Oleh Jalaluddin al-Mahalli & Jalaluddin as-Suyuthi:



(Hai orang-orang yang beriman janganlah kalian mengkhianati Allah dan rasul-Nya dan) jangan pula


(kalian mengkhianati amanatamanat kalian) yakni apa-apa yang dipercayakan kepada kalian berupa agama dan hal-hal yang lain


(sedangkan kalian mengetahui).

Oleh Ismail bin Umar Al-Quraisyi bin Katsir Al-Bashri Ad-Dimasyqi:


Abdur Razzaq ibnu Abu Qatadah dan Az-Zuhri mengatakan bahwa ayat ini diturunkan berkenaan dengan Abu Lubabah ibnu Abdul Munzir ketika Rasulullah ﷺ mengutusnya kepada Bani Quraizah untuk menyampaikan pesan beliau agar mereka tunduk di bawah hukum Rasulullah ﷺ Lalu orang-orang Bani Quraizah meminta saran dari Abu Lubabah mengenai hal tersebut, maka Abu Lubabah mengisyarat­kan kepada mereka dengan tangannya ke arah tenggorokannya, yang maksudnya ialah disembelih, yakni mati.

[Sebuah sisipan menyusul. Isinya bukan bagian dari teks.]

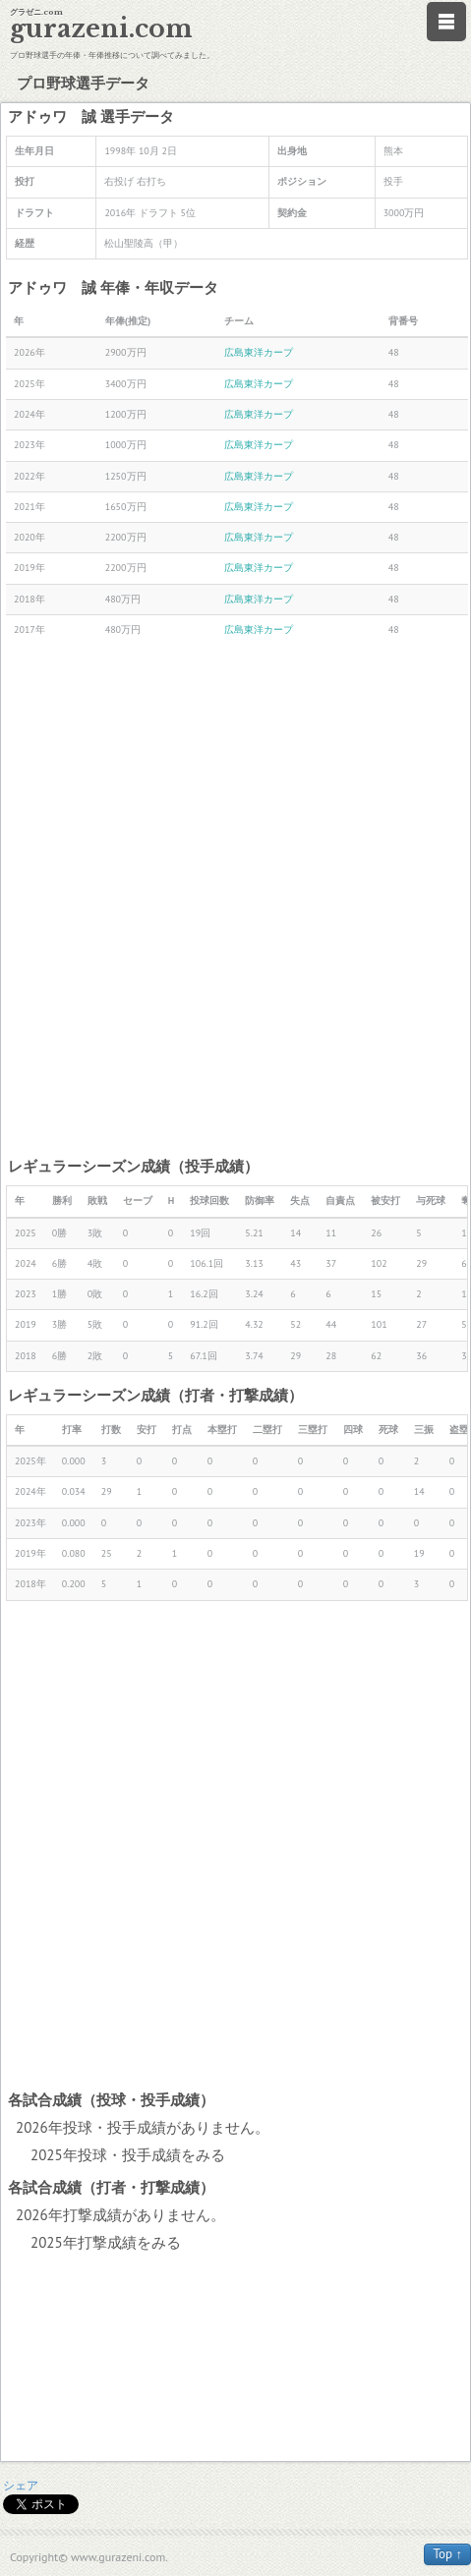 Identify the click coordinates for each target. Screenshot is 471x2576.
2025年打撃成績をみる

Kemudian Abu Lubabah sadar bahwa dengan perbuatannya itu berarti dia telah berbuat khianat kepada Allah dan Rasul-Nya.
Maka ia bersumpah bahwa dirinya tidak akan makan hingga mati atau Allah menerima tobatnya.

Lalu Abu Lubabah pergi ke masjid Madinah dan mengikat dirinya di salah satu tiang masjid.
Dia tinggal dalam keadaan demikian selama sembilan hari hingga tak sadarkan dirinya karena kepayahan.
Maka Allah menurunkan wahyu kepada Rasul-Nya bahwa tobat Abu Lubabah diterima.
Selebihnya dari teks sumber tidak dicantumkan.